───── EXCERPTED DATA

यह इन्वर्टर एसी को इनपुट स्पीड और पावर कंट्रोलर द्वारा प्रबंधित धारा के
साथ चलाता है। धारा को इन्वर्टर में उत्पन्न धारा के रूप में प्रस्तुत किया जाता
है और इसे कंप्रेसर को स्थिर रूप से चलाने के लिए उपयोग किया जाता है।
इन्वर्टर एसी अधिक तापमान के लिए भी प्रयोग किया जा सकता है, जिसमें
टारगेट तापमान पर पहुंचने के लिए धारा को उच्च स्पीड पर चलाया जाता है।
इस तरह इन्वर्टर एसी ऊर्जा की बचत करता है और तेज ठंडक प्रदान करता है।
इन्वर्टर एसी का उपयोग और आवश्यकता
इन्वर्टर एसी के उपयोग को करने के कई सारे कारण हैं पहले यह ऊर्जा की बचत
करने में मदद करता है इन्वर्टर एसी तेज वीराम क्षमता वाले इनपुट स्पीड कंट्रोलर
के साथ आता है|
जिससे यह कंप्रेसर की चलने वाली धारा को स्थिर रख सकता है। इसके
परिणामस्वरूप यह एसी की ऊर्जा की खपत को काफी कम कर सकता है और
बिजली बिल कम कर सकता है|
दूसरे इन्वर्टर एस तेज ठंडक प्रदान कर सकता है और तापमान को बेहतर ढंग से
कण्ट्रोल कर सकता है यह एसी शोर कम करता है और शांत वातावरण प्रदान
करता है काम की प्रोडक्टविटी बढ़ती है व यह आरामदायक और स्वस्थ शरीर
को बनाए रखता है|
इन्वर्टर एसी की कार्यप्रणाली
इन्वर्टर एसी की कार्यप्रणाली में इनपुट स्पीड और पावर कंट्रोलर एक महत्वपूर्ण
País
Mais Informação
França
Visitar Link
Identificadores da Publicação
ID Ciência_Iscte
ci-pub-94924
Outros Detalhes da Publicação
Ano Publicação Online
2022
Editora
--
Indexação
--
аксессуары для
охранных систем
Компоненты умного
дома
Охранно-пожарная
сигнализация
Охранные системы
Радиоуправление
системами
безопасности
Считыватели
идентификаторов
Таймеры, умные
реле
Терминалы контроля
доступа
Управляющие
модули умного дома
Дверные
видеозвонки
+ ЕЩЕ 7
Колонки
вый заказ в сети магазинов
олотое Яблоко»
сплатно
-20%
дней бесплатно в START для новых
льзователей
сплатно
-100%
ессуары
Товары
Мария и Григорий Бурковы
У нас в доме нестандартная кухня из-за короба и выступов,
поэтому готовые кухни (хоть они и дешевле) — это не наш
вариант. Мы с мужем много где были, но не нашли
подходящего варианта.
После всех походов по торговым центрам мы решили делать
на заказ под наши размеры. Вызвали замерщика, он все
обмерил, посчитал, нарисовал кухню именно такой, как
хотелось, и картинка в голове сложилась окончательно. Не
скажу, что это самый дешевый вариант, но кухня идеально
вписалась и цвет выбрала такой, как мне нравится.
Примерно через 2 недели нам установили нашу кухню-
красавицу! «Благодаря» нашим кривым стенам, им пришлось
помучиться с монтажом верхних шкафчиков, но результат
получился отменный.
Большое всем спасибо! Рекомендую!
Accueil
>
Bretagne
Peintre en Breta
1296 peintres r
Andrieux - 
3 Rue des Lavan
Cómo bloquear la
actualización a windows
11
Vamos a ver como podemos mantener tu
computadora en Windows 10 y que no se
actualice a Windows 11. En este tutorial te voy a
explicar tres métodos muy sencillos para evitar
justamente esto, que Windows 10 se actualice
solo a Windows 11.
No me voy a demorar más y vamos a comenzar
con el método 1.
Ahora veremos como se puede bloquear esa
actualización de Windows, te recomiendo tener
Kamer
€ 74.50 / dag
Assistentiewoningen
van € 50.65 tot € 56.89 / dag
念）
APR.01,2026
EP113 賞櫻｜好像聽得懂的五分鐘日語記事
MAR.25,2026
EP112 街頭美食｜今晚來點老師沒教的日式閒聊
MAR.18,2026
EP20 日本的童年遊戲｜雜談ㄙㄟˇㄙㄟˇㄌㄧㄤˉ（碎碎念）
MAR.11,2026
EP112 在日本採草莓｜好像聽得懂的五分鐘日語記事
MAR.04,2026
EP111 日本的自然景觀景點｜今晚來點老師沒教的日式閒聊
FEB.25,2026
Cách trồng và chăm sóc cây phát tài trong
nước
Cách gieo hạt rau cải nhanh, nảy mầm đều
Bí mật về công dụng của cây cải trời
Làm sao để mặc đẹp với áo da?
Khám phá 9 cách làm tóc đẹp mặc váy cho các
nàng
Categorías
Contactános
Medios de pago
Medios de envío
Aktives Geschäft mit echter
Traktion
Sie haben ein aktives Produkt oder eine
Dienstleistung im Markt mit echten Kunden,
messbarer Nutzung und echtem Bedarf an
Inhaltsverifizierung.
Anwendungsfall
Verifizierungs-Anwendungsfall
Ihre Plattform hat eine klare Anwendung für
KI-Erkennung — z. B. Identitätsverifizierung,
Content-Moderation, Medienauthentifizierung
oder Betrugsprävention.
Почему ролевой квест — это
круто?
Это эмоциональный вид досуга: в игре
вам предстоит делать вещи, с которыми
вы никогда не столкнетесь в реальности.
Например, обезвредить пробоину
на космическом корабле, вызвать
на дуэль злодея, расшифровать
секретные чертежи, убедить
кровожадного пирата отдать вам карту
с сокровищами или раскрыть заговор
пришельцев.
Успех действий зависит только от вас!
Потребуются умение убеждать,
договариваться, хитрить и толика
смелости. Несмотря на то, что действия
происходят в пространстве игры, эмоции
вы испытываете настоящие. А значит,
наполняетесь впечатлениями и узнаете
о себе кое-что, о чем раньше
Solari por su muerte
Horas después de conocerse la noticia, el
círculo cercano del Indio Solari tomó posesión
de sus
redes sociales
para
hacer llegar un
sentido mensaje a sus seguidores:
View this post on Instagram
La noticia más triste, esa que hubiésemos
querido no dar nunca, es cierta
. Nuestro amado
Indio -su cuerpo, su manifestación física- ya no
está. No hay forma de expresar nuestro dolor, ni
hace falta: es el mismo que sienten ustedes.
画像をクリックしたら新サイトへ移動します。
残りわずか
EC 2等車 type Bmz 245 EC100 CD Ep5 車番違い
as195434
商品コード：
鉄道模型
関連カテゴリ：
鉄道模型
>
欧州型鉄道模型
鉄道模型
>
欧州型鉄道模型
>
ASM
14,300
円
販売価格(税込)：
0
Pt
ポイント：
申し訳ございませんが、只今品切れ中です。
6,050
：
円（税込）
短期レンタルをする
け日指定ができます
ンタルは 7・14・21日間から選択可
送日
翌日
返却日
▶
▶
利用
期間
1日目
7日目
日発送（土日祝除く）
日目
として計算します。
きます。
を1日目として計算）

──────────

*INSTRUCTIONS TO FOLLOW*.
Copy the lines of the data above exactly as written, beginning with the line containing "смелости. Несмотря на то, что действия" and ending with the line containing "La noticia más triste, esa que hubiésemos", and leave out all other lines.

*TASK OUTPUT*.
смелости. Несмотря на то, что действия
происходят в пространстве игры, эмоции
вы испытываете настоящие. А значит,
наполняетесь впечатлениями и узнаете
о себе кое-что, о чем раньше
Solari por su muerte
Horas después de conocerse la noticia, el
círculo cercano del Indio Solari tomó posesión
de sus
redes sociales
para
hacer llegar un
sentido mensaje a sus seguidores:
View this post on Instagram
La noticia más triste, esa que hubiésemos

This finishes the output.